However, the ALJ's findings do not indicate that she rejected the claimant's testimony that she suffered a panic attack on December 21. Nor do the ALJ's findings indicate that she rejected the claimant's testimony regarding the effect of the panic attack. To the contrary, the ALJ found that the claimant advised the employer that she was leaving work as a result of a panic attack, and that the claimant was seen by Dr. Michael on December 21 for treatment of the attack. Further, the ALJ found that Dr. Michael directed the claimant to remain off work until after Christmas. (Finding of Fact 8).
Under these circumstances, the ALJ findings are insufficient to ascertain whether the ALJ found that the claimant acted "volitionally" in refusing to perform modified employment on December 21. Moreover, in view of the ALJ's finding that the claimant's employment was terminated due to her refusal to work on December 21, we agree with the claimant that her failure to contact the employer after December 21 is not material to whether she volitionally refused to work on December 21.
On remand the ALJ must redetermine whether the claimant was "at fault" for the termination of her employment on December 21, and specifically, shall make findings of fact concerning whether the claimant acted volitionally in causing the termination of her employment, in consideration of the claimant's testimony regarding the "panic attack." Upon that determination, the ALJ shall enter a new order concerning the claimant's entitlement to temporary disability benefits commencing December 21, 1995. See PDM Molding Inc.
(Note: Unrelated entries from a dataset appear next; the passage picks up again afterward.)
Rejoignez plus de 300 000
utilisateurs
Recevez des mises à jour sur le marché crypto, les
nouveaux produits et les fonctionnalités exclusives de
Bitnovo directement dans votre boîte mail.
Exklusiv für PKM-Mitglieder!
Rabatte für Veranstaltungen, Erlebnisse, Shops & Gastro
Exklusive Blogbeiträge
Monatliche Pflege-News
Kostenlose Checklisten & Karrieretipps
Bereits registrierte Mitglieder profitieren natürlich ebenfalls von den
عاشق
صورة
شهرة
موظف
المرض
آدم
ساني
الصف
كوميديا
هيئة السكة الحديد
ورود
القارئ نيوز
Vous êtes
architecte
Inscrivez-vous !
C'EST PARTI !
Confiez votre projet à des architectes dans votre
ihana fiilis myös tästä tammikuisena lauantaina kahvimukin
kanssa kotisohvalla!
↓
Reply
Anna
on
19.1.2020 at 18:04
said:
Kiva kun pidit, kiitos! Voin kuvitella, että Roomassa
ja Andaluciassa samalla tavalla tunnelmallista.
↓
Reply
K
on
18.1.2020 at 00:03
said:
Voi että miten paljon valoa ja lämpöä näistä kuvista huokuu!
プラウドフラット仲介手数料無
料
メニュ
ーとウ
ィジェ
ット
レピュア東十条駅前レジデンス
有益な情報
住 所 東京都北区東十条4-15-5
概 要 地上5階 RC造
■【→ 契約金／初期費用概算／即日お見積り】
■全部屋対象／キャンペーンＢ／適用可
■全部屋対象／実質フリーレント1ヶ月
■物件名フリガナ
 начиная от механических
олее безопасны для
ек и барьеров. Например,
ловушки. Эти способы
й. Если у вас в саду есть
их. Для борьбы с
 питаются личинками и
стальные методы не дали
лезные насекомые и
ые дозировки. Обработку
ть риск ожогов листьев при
Stanberg, 885 P.2d 280, 283 (Colo.App. 1994).
In light of our remand, it is premature to consider the claimant's further contentions in support of her argument that the ALJ erroneously denied the claim for temporary disability benefits.
IT IS THEREFORE ORDERED that the ALJ's order dated May 24, 1996, is set aside insofar as the ALJ denied the claim for temporary disability benefits after December 21, 1995, and the matter is remanded to the ALJ for entry of a new order on the issue of temporary disability which is consistent with the views expressed herein.
INDUSTRIAL CLAIM APPEALS PANEL
_______________________________ Kathy E. Dean
_______________________________ Bill Whitacre
Copies of this decision were mailed February 10, 1997 to the following parties:
Gina M. Martinez, 2852 Preakness Way, Colorado Springs, CO 80916
Sealy Corporation, 10th Flr., Halle Bldg., 1228 Euclid Ave., Cleveland, OH 44115-1886
Sealy Corporation, 6275 Lake Shore Ct., Colo. Spgs., CO 80915
Laurie Iverson, Hartford Ins. Co., P.O. Box 22815, Denver, CO 80222
Tama L. Levine, Esq., 1290 Broadway, Ste. 708, Denver, CO 80203 (For the Respondents)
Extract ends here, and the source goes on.